Week 12: Non-Parametric Statistics

DSAN 5100: Probabilistic Modeling and Statistical Computing
Section 01

Purna Gamage, Amineh Zadbood, and Jeff Jacobs

Tuesday, November 18, 2025

Non-Parametric Statistics: Overview

How is Non-Parametric Different from What We’ve Been Doing?

  • Statistical models and hypothesis tests we’ve learned thus far were parametric
  • Meaning: Assume population follows this distribution, then estimate population parameters (e.g., \(\param{\mu}\) and \(\param{\sigma}\)) using MLE, GMM, etc.

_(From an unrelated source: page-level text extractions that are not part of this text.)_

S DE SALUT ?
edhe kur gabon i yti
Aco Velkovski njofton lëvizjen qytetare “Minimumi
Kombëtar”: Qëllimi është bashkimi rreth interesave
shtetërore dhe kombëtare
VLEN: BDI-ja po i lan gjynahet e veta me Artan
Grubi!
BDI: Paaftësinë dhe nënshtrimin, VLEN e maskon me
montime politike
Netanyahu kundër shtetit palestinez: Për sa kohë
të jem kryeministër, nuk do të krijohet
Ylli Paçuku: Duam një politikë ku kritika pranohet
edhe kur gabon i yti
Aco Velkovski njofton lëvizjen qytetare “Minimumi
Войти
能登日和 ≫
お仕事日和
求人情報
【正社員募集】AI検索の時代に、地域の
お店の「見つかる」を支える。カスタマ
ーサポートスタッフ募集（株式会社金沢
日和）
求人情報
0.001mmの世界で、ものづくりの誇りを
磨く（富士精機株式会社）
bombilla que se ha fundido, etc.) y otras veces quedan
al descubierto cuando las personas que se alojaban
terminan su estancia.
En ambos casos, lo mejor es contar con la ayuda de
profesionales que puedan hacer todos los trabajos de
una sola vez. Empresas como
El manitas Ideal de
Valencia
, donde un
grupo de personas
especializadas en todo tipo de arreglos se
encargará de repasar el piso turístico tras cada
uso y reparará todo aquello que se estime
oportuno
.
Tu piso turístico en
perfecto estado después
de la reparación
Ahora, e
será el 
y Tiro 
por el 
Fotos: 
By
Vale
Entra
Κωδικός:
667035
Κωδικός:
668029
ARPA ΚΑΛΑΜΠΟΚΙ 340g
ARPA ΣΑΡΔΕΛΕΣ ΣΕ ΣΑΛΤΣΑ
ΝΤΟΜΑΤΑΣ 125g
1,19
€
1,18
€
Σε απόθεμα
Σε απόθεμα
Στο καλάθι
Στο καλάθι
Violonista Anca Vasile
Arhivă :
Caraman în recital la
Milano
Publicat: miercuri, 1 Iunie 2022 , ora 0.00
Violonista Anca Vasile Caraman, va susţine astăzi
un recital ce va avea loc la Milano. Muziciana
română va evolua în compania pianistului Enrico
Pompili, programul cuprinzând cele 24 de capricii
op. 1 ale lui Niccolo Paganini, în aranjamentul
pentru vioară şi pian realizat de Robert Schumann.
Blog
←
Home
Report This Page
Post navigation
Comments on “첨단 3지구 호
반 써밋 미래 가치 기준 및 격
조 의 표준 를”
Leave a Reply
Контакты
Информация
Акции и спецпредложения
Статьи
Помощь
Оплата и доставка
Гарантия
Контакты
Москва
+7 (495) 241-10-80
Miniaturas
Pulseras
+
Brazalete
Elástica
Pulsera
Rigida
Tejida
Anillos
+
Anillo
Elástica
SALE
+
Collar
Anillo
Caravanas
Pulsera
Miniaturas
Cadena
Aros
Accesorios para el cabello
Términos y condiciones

What Makes It “Non-Parametric”?

  • We’ve talked about how the Normal distribution is “standard” in multiple senses:
    • Empirically: It arises from common processes in nature, like random walks
    • Theoretically: It is the maximum-entropy distribution which encodes only1 knowledge of a mean \(\mu\) and a variance \(\sigma^2\)
  • Then we talked about estimating these parameters (\(\param{\mu}\) and \(\param{\sigma^2}\)) from data: different ways to amalgamate information from an observed sample \(\mathbf{X} = (X_1, \ldots, X_n)\) to estimate (unobserved) \(\param{\mu}\) and \(\param{\sigma}^2\) with minimal bias and variance

  • We therefore “funnel” all of the information contained in \(\mathbf{X}\) down into estimates of \(\param{\mu}\) and \(\param{\sigma^2}\)
  • But… what if we’re wrong? What if the DGP is not based on a Normal distribution?

What If We’re Wrong?

  • It is this concern: the fact that all of our results, all of our confidence about our estimates thus far, come as a result of making distributional assumptions
  • Non-parametric analysis tries to avoid this potential catastrophe by making as few distributional assumptions as possible
  • Recall how parameters of a distribution determine all information you could possibly want to know about the distribution (via Moment Generating Function):
Type of Distribution + Parameter Values = All Possible Info (MGF)
Normal \(~\mathcal{N}(\param{\mu}, \param{\sigma^2})\) + \(\param{\mu} = m\), \(\param{\sigma^2} = s^2\) = \(M_t(X) = \exp[mt + s^2t^2/2]\)
Uniform \(~\mathcal{U}(\param{\alpha},\param{\beta})\) + \(\param{\alpha} = a\), \(\param{\beta} = b\) = \(M_t(X) = \frac{e^{tb} - e^{ta}}{t(b-a)}\)
Poisson \(~\text{Pois}(\param{\lambda})\) + \(\param{\lambda} = \ell\) = \(M_t(X) = \exp[\ell(e^t - 1)]\)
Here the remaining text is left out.